Selection Morocco

SOWIT

Our consortium, made up of SOWIT, Zalar and INRA have joined forces to spread best-in-class digital skills and agronomic practices in Morocco. This will be achieved by empowering youth through access to digital skills in agtech and lead to quality jobs in agribusiness. Through capacity building in the digital domain, we meet the aspirations of youth in terms of obtaining unique skills, earning a steady salary, and for women in particular, addressing key issues such as the gender gap in decision-making positions.

The Problem

In rural Morocco, farming is usually the first job young people obtain. However, it is not considered an attractive career because it is related to hard manual fieldwork. Furthermore, the agricultural sector faces increasing production challenges due to water shortages and the need to minimize the use of agrochemicals and soil degradation.
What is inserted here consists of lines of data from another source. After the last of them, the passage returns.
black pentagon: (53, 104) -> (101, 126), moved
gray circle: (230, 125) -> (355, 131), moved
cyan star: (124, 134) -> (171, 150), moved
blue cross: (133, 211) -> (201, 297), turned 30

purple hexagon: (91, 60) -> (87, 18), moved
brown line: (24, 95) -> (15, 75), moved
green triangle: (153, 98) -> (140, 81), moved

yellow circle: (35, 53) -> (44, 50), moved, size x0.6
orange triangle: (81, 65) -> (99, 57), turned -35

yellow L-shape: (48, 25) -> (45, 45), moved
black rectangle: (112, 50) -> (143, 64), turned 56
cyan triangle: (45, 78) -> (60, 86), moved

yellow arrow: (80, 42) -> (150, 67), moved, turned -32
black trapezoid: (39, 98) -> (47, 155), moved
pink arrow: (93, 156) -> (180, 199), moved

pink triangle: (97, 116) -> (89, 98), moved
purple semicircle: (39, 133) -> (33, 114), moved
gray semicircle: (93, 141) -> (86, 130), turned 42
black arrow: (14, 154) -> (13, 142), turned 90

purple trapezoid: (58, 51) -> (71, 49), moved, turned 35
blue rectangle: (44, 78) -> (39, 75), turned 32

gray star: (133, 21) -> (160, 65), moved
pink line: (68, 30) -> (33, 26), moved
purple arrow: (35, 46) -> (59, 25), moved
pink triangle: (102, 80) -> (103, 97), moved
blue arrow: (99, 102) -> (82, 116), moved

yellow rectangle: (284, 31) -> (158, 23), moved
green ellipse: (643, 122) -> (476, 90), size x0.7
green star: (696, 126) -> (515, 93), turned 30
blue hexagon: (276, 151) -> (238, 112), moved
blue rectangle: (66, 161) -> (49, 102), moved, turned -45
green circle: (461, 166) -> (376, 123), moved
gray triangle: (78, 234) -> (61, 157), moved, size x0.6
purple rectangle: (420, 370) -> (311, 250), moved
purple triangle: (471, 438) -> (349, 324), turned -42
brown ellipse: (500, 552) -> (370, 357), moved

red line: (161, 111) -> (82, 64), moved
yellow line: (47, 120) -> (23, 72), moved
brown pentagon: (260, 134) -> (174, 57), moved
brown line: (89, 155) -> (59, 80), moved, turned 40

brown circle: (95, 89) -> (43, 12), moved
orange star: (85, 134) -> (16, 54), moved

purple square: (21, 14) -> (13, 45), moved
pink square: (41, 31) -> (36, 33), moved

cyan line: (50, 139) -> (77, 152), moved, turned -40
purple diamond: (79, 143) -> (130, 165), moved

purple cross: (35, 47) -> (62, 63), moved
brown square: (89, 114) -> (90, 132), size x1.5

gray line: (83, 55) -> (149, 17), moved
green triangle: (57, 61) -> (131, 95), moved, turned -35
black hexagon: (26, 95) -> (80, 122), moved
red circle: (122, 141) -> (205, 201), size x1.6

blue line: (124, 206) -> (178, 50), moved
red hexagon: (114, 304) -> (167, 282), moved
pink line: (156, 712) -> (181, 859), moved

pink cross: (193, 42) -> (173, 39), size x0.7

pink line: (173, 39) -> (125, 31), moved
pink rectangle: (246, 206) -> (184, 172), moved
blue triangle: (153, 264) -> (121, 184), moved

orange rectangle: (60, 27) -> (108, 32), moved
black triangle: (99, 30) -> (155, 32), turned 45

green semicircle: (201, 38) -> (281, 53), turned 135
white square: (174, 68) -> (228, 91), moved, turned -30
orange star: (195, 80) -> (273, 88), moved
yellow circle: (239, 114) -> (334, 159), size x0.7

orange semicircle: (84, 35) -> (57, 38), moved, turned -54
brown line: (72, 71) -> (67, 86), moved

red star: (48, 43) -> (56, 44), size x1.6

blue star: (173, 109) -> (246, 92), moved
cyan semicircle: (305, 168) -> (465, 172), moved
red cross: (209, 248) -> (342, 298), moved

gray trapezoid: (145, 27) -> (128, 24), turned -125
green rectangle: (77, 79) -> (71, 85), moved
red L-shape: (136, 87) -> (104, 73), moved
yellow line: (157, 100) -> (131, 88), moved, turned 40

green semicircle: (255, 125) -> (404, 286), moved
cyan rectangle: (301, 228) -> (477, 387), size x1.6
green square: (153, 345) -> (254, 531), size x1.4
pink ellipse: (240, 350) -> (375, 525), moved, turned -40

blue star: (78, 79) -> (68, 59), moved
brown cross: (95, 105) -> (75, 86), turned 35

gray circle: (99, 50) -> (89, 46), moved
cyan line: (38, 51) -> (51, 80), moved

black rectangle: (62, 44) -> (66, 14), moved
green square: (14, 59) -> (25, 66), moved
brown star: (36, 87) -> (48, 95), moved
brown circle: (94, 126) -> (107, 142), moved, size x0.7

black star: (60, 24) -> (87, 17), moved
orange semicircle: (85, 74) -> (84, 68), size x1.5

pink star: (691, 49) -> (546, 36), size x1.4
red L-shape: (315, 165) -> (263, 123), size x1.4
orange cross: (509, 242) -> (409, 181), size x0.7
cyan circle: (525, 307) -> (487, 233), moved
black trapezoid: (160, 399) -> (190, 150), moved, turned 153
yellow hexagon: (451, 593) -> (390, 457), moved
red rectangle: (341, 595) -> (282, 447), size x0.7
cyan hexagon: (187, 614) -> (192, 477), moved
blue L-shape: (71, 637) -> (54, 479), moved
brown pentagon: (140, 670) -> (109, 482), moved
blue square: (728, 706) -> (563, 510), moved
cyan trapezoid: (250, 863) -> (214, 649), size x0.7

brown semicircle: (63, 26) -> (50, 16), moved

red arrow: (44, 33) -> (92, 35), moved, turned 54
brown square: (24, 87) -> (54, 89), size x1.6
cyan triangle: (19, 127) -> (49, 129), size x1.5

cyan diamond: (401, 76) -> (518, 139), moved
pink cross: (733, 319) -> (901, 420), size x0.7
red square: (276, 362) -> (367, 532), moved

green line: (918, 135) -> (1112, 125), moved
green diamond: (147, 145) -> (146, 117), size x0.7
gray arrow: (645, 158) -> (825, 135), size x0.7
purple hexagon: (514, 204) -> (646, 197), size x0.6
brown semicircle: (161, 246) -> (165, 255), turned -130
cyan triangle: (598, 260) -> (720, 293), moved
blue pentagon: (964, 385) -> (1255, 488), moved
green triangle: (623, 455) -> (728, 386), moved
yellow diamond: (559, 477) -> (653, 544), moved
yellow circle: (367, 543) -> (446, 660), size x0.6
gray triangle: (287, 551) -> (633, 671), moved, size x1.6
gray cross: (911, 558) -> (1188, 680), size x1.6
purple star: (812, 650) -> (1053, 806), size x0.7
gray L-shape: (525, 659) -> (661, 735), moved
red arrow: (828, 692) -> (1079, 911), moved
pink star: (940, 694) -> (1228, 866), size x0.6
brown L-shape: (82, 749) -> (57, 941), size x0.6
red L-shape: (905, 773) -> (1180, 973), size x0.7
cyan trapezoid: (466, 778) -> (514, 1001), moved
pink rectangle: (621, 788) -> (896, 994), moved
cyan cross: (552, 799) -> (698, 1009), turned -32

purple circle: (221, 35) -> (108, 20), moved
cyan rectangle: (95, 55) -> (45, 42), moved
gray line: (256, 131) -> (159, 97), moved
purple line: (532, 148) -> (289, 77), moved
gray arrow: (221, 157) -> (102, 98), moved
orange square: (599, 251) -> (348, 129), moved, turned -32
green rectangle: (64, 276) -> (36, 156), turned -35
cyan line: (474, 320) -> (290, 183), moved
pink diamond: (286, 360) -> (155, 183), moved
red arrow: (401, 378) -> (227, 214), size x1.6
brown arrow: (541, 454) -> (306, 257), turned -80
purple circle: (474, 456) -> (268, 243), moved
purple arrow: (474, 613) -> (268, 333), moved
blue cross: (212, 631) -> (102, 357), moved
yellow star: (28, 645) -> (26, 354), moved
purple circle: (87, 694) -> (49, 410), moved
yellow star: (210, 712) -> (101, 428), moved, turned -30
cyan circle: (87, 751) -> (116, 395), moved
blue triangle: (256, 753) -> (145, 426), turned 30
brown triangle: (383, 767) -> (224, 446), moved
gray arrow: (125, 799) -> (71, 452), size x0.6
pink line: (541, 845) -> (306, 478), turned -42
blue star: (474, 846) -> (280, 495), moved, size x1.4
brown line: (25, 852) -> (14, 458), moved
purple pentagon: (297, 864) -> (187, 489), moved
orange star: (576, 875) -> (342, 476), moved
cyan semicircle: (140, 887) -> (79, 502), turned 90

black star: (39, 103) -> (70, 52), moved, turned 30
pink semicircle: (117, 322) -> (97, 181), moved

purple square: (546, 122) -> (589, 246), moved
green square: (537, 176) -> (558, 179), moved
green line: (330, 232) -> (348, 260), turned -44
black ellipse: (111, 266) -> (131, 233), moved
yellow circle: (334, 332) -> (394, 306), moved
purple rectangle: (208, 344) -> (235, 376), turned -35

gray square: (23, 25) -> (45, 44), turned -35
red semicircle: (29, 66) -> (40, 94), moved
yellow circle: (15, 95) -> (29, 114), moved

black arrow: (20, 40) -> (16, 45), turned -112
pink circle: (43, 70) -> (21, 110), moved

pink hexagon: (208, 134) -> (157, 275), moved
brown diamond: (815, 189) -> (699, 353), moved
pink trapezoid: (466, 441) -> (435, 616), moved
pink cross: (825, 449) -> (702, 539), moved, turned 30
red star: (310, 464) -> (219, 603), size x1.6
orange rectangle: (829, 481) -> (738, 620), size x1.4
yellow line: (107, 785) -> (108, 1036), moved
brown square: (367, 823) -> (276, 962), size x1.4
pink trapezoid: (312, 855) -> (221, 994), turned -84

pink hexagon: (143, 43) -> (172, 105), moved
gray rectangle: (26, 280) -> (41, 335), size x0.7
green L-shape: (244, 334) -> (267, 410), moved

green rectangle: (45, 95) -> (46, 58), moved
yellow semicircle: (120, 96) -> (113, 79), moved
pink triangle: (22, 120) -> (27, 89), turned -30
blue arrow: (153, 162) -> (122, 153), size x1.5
Due to tradition and entrenched cultural norms, one of the main challenges faced by gender-conscious innovators is ensuring balanced gender inclusion is implemented. The presence of women in managerial positions is limited as a result. Therefore, female specialists and agents may face challenges when working with men, who are usually at a higher pay grade or are accustomed to interacting with male technicians, scientists or marketeers.

In remote areas, youth are negatively affected by a lack of job opportunities due to the weak private sector and limited self-employment opportunities. For example, young people are not provided adequate information on job opportunities while entrepreneurship and support programmes are lacking. One of the root causes may rest in the lack of effective capacity-building programs and exposure to the business world. Training programs reportedly fail to equip students with appropriate practical experience, relying instead on a theoretical focus.

The Solution

Our project will improve and create quality jobs by training and equipping 380 youth (78% female) with digital skills and equipment which will enable them to produce, real-time, georeferenced and actionable crop husbandry information.

Our solution has a dual approach:

  • At Zalar Agri, 280 trained skilled, female wage-employed agtech specialists will help optimize the agribusiness crop production systems and improve the quality of their jobs
  • 100 talented youth (33% female) educated at TVETs or universities, will be supported in becoming skilled, dependent self-employed entrepreneurs who will promote SOWIT products and assist farmers in their deployment.

We will train 280 female staff and 100 self-employed agtech agents (33% female) already employed by Zalar Agri in the use of digital decision support systems. The latter would serve SOWIT clients in 8 regions and benefit from basic monthly support (100€) channelled by SOWIT during the first 12 months. Agtech agents will be equipped with a kit of agri-sensors and SOWIT apps, and trained in customer acquisition and advisory service delivery. This will enable both groups to acquire unique, highly advanced transferable skills which will improve the quality of job security and create jobs for agtech agents.

Additionally, young people will be offered expansive opportunities for self-employment in an exciting ICT-imbued professional environment. Regular relations with SOWIT headquarters’ staff will help to establish a strong relationship built on mutual trust. Performance monitoring and rewards for outstanding performances will help increase retention, especially for female agtech agents. Training will also be provided in the use of digital decision support systems, data interpretation, informed decision making, data management, custodianship and privacy issues.

Additionality

CFYE technical assistance will be of value in perfecting our approach to ensure gender inclusion, especially for what concerns managerial positions at Zalar Agri. We will benefit from the expertise in the domain of Youth Empowerment, Engagement & Resilience (YEER) to assist SOWIT in improving its strategy and modalities for stimulating educated youth in starting self-employment and onboarding them to become agtech agents and progressively grow their enterprises.

Overall, in absence of CFYE support, the initiative would continue to grow but at a slower rate, with less insights on how to address GESI and YEER issues. Adding a social dimension to an initiative needs very specific expertise and has a cost. CFYE contribution to these aspects would ensure meeting the project-defined objectives in terms of job improvement and creation.